Mr Rob Walton, heir to the Walmart fortune, in June agreed to buy American football team Denver Broncos for $4.65 billion, setting a record for a US sports team, while in July, Ms Yang Huiyan lost the title of Asia’s wealthiest woman after her fortune more than halved over seven months amid China’s unfolding property crisis, the report said.
In a rough year for US tech titans, Mr Mark Zuckerberg’s losses stood out, Bloomberg said. By mid-September, his net worth plunged by $71 billion from January 1 – a 57 per cent loss – on account of a costly pivot to the metaverse and an industrywide downturn that dragged down the stock price of Facebook parent Meta Platforms.
Over the course of the year, he fell 19 ranks on the Bloomberg wealth index, finishing 2022 at 25th, his lowest position since 2014.
The bubble of the Covid-19 economy has been deflating fast, and with it, the fortunes of the so-called Covid-19 billionaires – moguls who minted enormous cash from vaccines (Moderna’s Mr Stephane Bancel), online shopping (Coupang’s Mr Bom Kim) and, of course, videoconferencing (Zoom’s Mr Eric Yuan), began to fall.
The 58 billionaires whose fortunes multiplied at a blistering pace from such pandemic industries saw an average decline in the value of their assets of 58 per cent from their peak, a far sharper fall than the other constituents of the Bloomberg wealth index.

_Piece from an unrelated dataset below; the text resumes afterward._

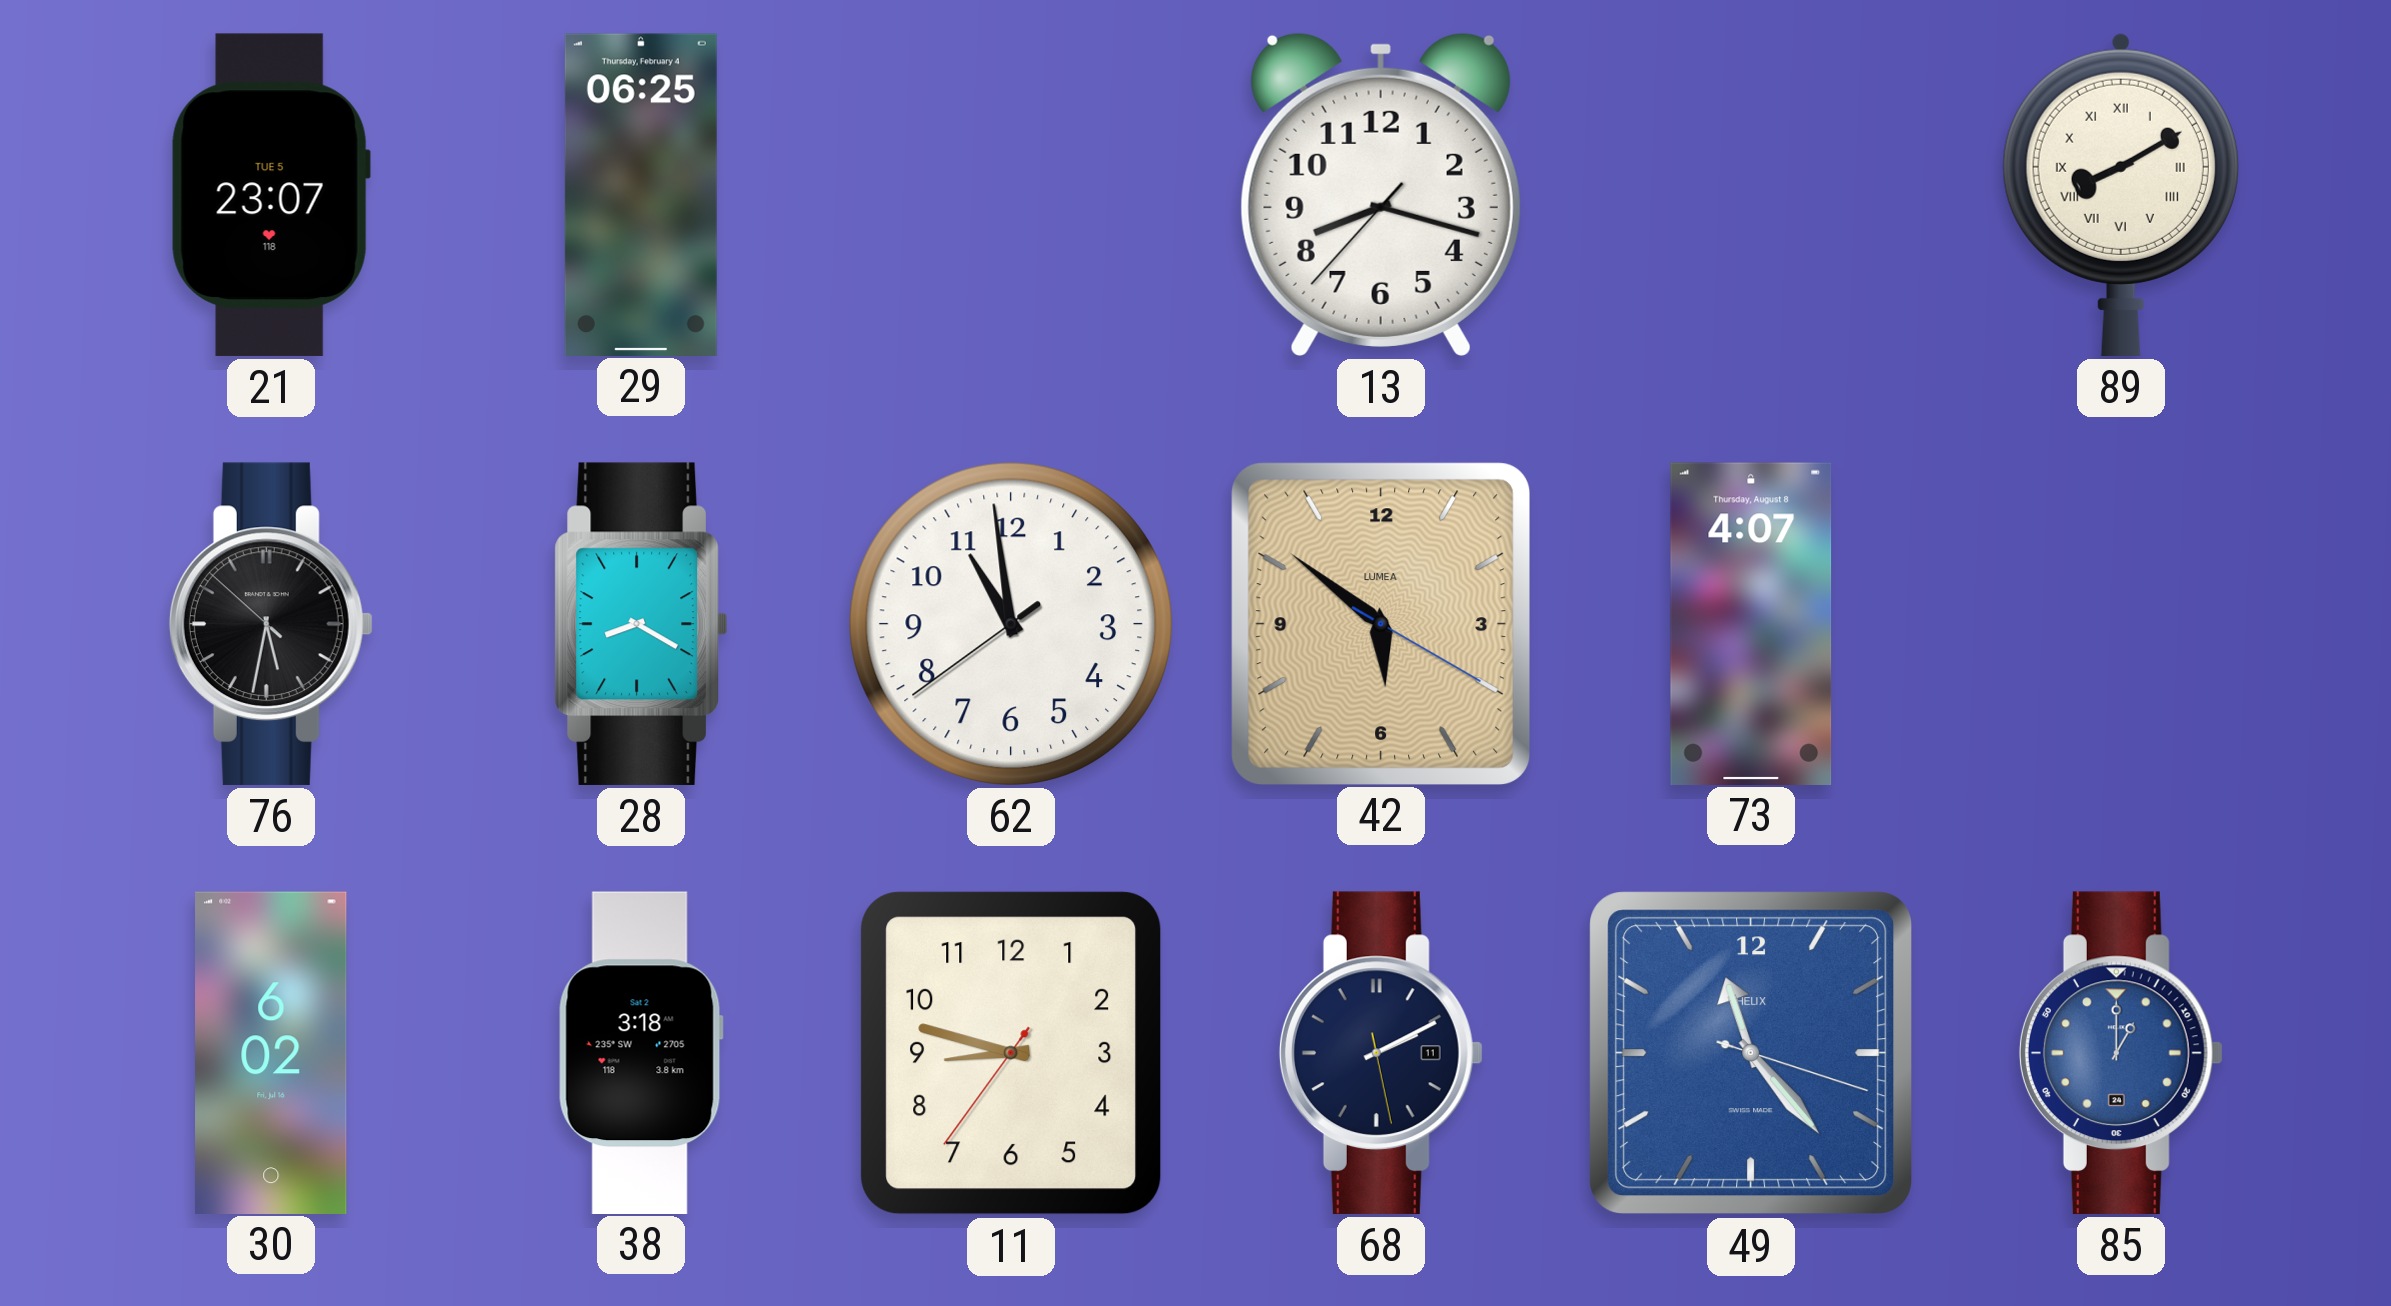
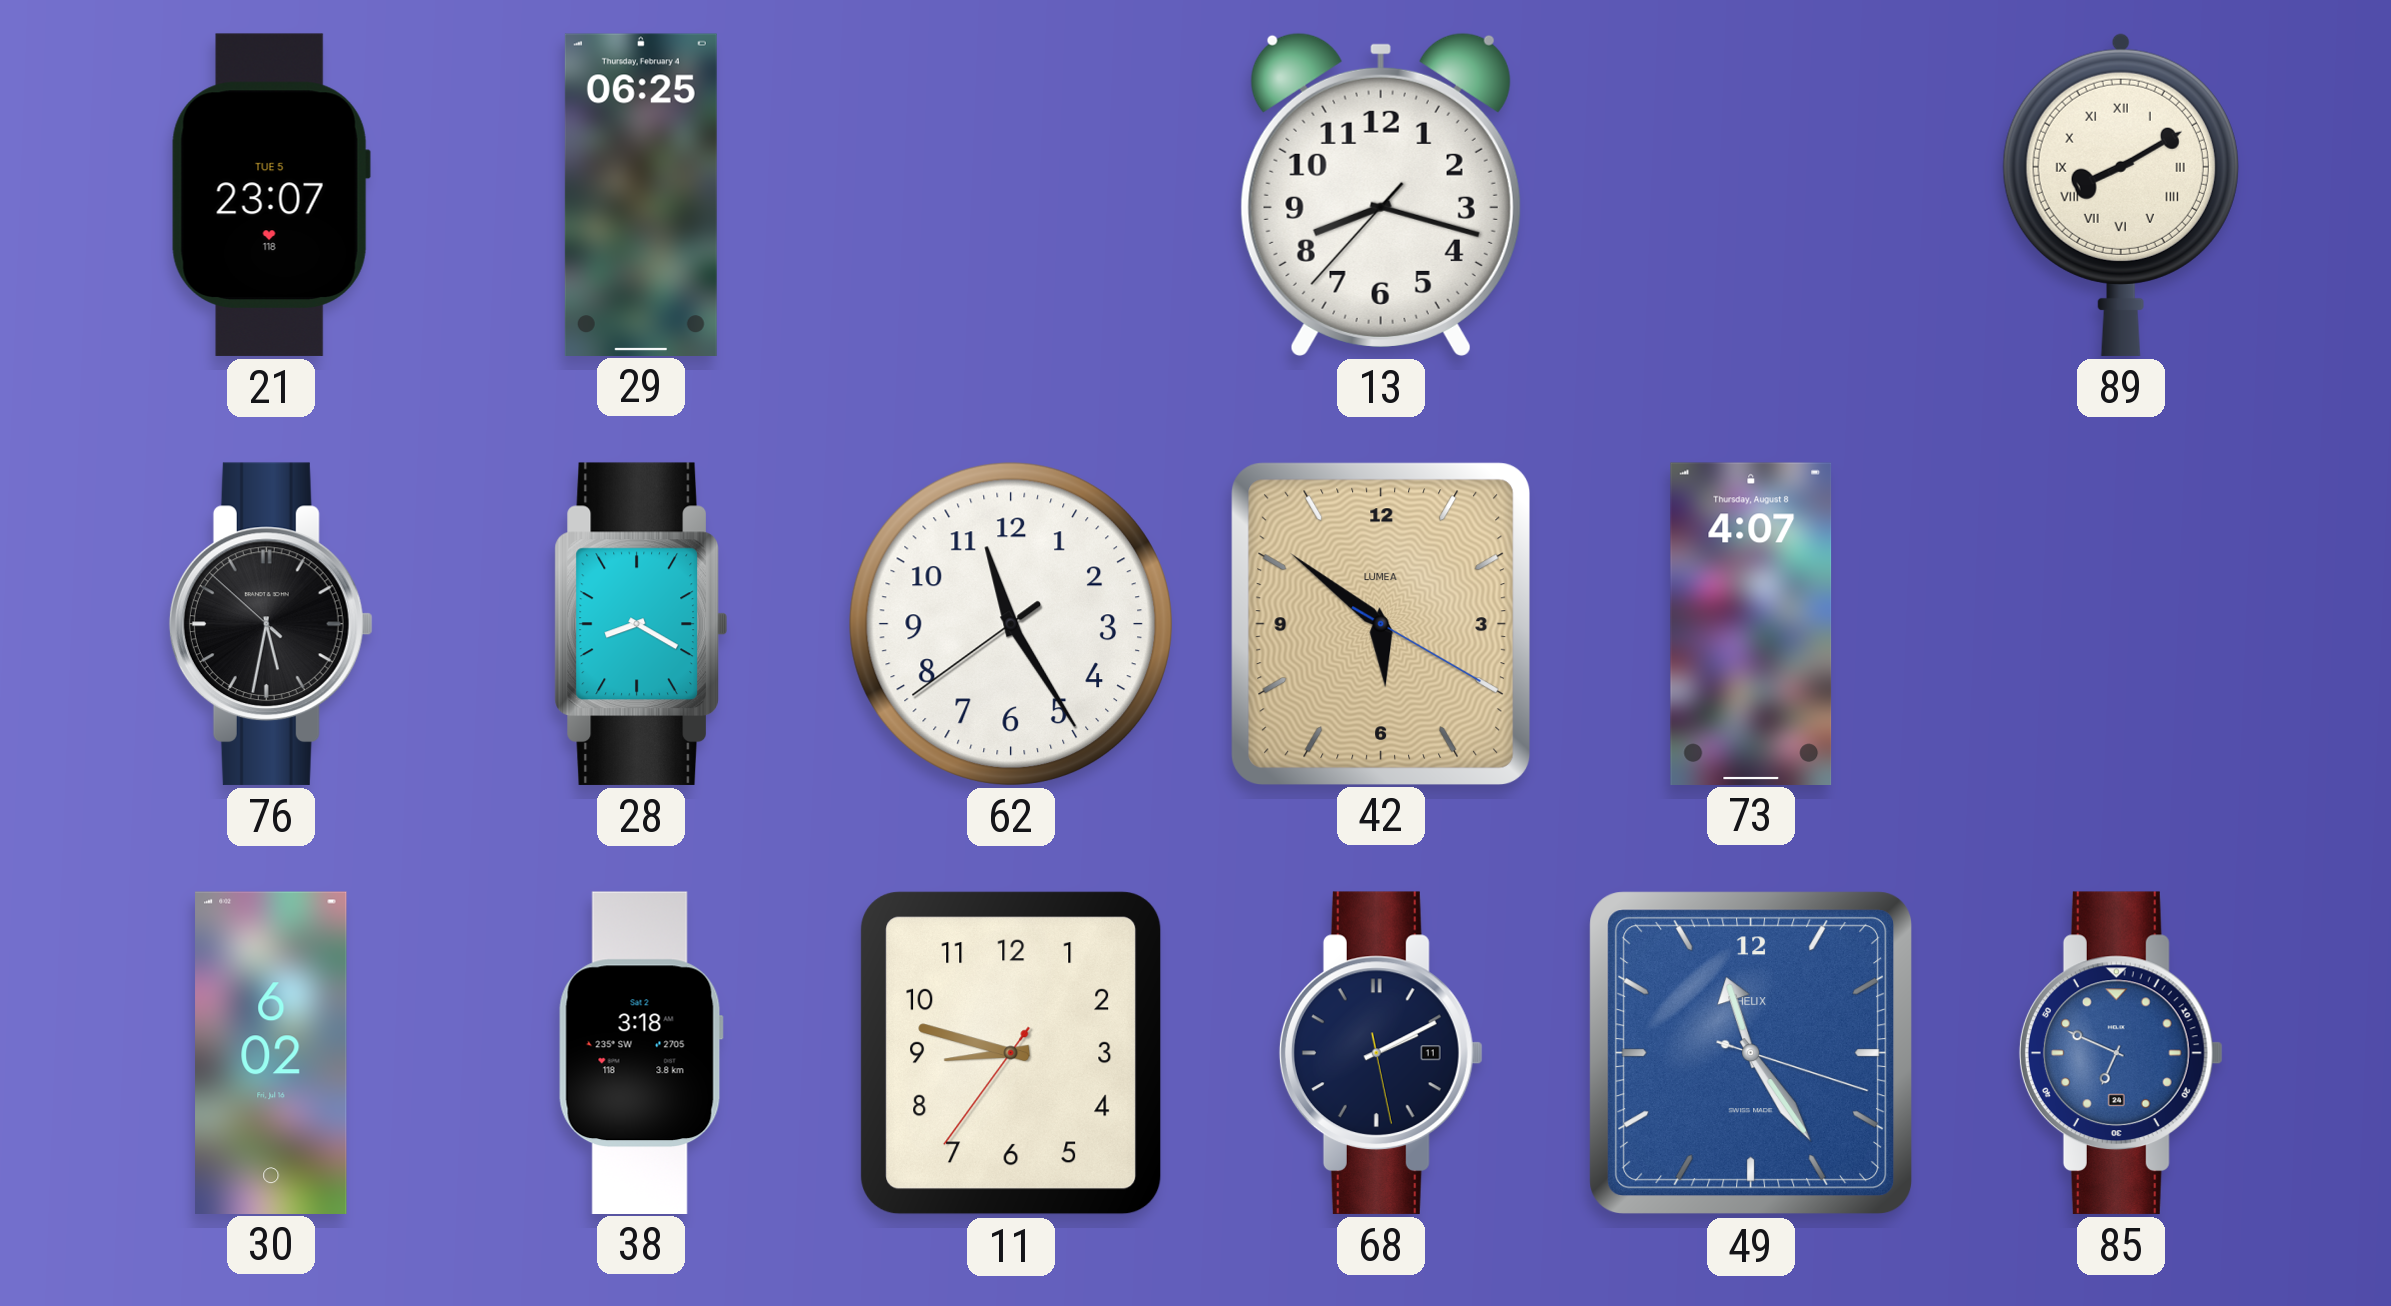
62: 10:58 -> 11:24
49: 11:23 -> 11:24
85: 1:00 -> 6:49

In November, Sam Bankman-Fried crumbled from $21 billion to zero as his crypto exchange FTX collapsed after a liquidity crunch revealed gaping holes in his empire’s balance sheet and an absence of risk controls.
The 30-year-old’s $16 billion fortune was erased in less than a week. At its peak, his net worth was valued at US$26 billion. The debacle left one million clients wondering if they will get their money back.
So also was Binance’s Mr Zhao Changpeng, who saw his net worth tumble by $84 billion in 2022, the report added.